In timing that couldn’t be more ironic, the executive Carrie Tolstedt, who oversaw those fired employees, will herself get to retire peacefully. Although she has been asked to forfeit severance pay and performance bonus, she will leave with shares and stock options worth $77 million. This, I am sure, is is a much more generous outcome than is experienced by any of the lowlier employees summarily dismissed from her “pressure cooker.”

To my mind, something deeper is going on. This company had a “month from Hell” in more than one sense. It could be said that all of their months are from hell. And they aren’t likely much different from any of the other giant banks–or, for that matter, from corporations in general. Wells Fargo and most of the rest of the corporate world can be seen as a manifestation or reflection of Hell on earth. They are bloated monsters sucking the lifeblood out of their workers while relentlessly pursuing “Mammon” unmoored from any of the ethical restraints that in past generations might have been provided by Christian teachings (or at least the public shame that could be leveled by gross violations of the same).

My point is not to wax nostalgic for the bankers of old–their yachts were just as surely fueled by greed and ruthlessness. But, by and large, a social compact existed that has since been eroded and killed by a banally evil corporate culture that now pervades all of our economy. Little concern remains for quality in craftsmanship of products, or honesty and integrity in delivering of services–These seem to be given no more than lip service.
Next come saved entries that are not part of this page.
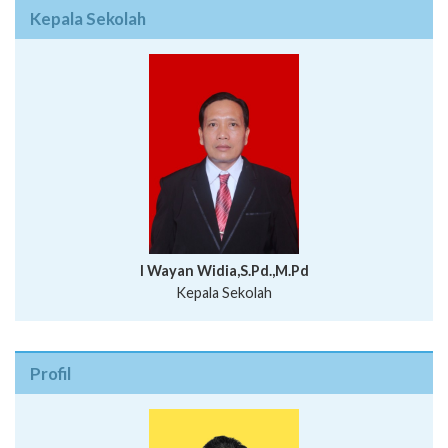
Kepala Sekolah
I Wayan Widia,S.Pd.,M.Pd
Kepala Sekolah
Profil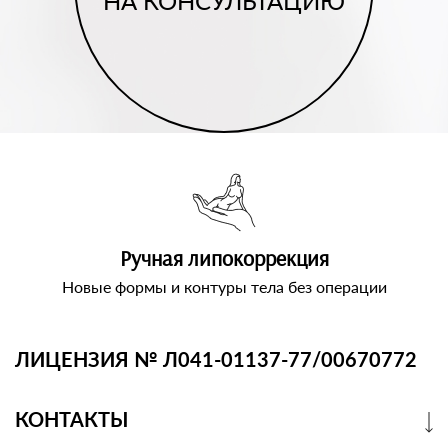
НА КОНСУЛЬТАЦИЮ
Ручная липокоррекция
Новые формы и контуры тела без операции
ЛИЦЕНЗИЯ № Л041-01137-77/00670772
КОНТАКТЫ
There is no reputation worth preserving if trashing it will eke out a slightly higher profit margin in the short run.

Smaller firms have been merged and swallowed into an oligarchy of megacorporations. The average worker has seen stagnating wages for much of the last decades, while executive pay has skyrocketed into the stratosphere. For the masses, this means ruin. The noble idea of “the career” has been supplanted by menial and dreadful jobs serving the whims of corporate empires. Surveys indicate that 70 percent of people dislike their jobs. Most of those not fortunate enough to be independently wealthy will have to spend the majority of waking life in the “pressure cooker”–subjected to perverse incentives and demeaning treatment. (The main alternative, I should hasten to add, is the equally demeaning manifestation of hell on earth known as “government bureaucracy”–a worthy topic in its own right).

Carmine Gallo in Forbes magazine opines that people would be happier at work if they were treated better and had a sense that what they are doing is meaningful: The trouble is nobody is inspired to get up Monday morning because their job offers free soda in the vending machine. People want to be inspired. They want to work toward a higher purpose and feel good about themselves and their leader. It requires better communication, not more perks.

We agree. It would be naive to expect a company to provide Heaven on earth, but there could be some steps taken in a better direction.